» **MATERIAL FOR THE TASK**:
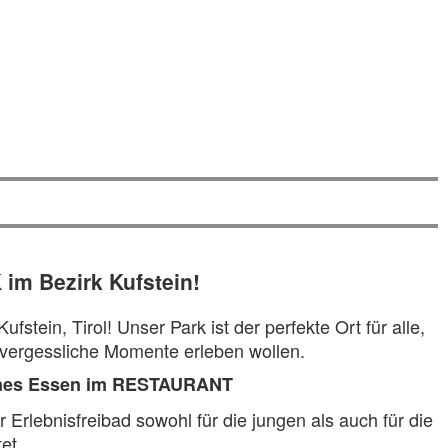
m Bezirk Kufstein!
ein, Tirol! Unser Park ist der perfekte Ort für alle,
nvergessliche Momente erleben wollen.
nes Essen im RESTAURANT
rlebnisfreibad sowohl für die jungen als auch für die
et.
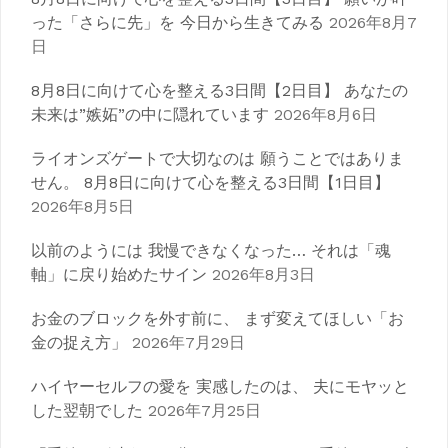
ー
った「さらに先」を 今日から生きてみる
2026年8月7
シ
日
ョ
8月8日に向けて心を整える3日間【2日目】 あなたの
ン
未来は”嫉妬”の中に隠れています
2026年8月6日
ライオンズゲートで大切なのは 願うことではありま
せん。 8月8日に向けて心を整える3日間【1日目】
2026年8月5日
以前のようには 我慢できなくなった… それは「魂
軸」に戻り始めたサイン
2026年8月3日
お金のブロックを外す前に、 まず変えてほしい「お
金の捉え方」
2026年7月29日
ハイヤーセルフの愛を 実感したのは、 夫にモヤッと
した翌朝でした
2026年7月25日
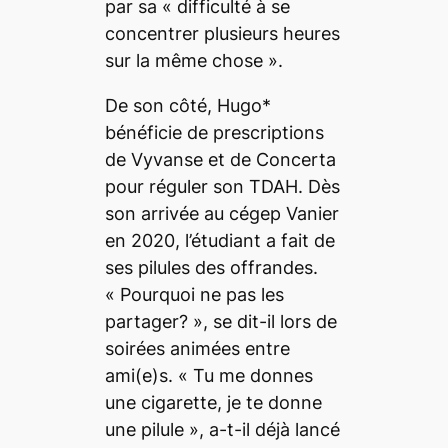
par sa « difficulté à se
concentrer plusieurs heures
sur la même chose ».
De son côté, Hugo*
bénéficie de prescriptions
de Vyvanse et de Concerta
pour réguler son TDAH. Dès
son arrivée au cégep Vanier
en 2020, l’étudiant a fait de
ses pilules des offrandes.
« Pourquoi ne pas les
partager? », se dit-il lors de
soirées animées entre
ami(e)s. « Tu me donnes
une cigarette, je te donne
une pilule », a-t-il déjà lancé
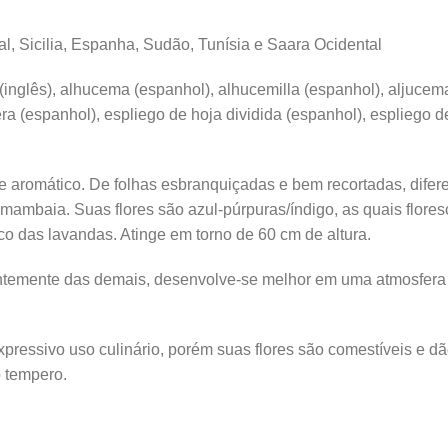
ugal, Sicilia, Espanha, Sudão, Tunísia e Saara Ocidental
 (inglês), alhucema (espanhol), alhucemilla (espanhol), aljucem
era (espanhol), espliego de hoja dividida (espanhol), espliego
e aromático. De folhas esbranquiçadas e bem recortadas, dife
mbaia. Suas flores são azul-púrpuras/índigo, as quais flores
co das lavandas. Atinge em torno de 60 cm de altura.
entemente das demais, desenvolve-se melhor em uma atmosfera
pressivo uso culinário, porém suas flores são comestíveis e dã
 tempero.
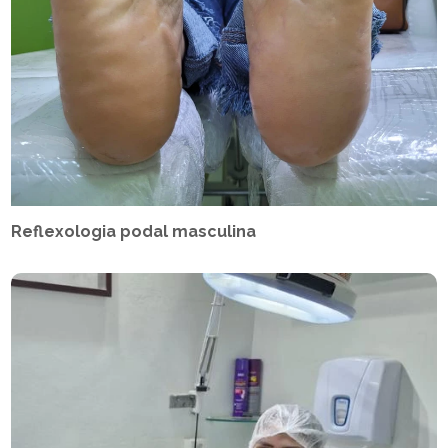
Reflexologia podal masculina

» **INSTRUCTIONS FOR THE TASK**: For the word "espanhol", state the number of lines in the listing that contain it and nothing further.

» **SOLUTION**: 2